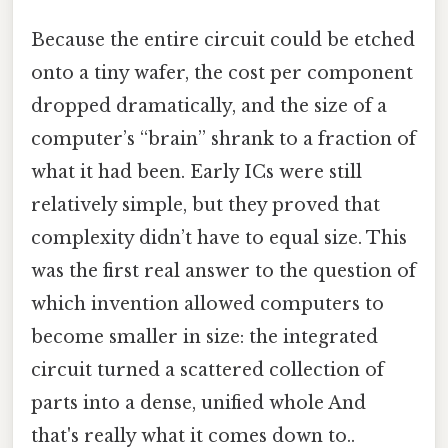
Because the entire circuit could be etched
onto a tiny wafer, the cost per component
dropped dramatically, and the size of a
computer’s “brain” shrank to a fraction of
what it had been. Early ICs were still
relatively simple, but they proved that
complexity didn’t have to equal size. This
was the first real answer to the question of
which invention allowed computers to
become smaller in size: the integrated
circuit turned a scattered collection of
parts into a dense, unified whole And
that's really what it comes down to..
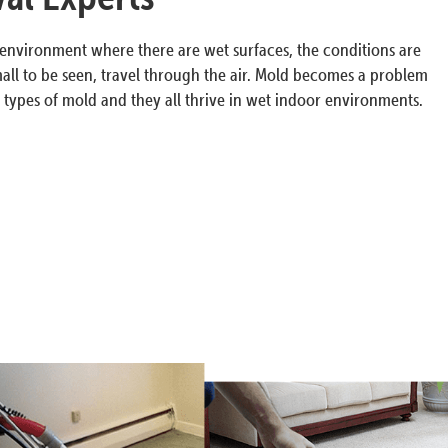
n environment where there are wet surfaces, the conditions are
all to be seen, travel through the air. Mold becomes a problem
ypes of mold and they all thrive in wet indoor environments.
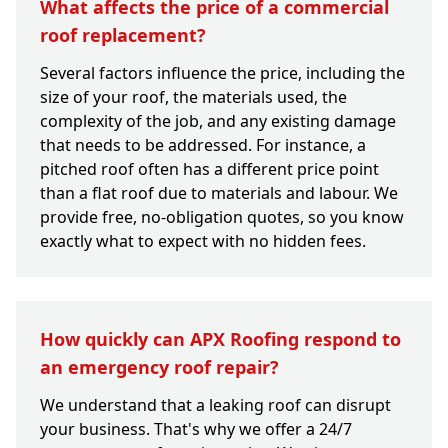
What affects the price of a commercial
roof replacement?
Several factors influence the price, including the
size of your roof, the materials used, the
complexity of the job, and any existing damage
that needs to be addressed. For instance, a
pitched roof often has a different price point
than a flat roof due to materials and labour. We
provide free, no-obligation quotes, so you know
exactly what to expect with no hidden fees.
How quickly can APX Roofing respond to
an emergency roof repair?
We understand that a leaking roof can disrupt
your business. That's why we offer a 24/7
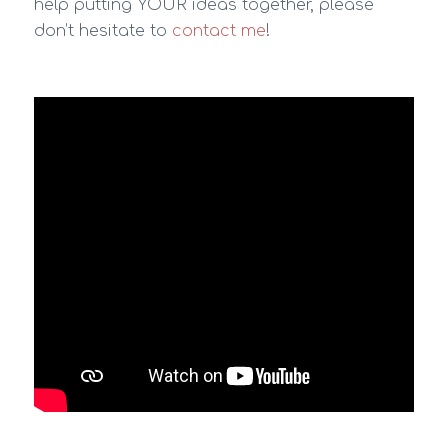
help putting YOUR ideas together, please
don’t hesitate to
contact me
!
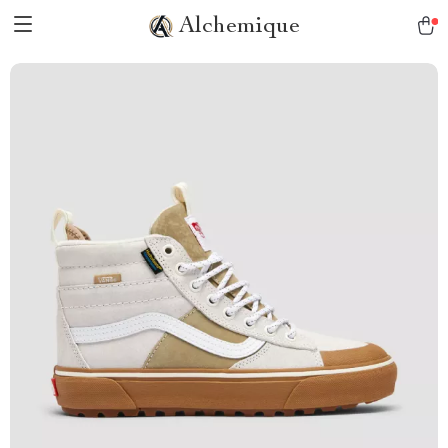
Alchemique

**********

What you should do: Once the lines holding the word "they" in the material above are counted, report that number by itself.

Task solution: 2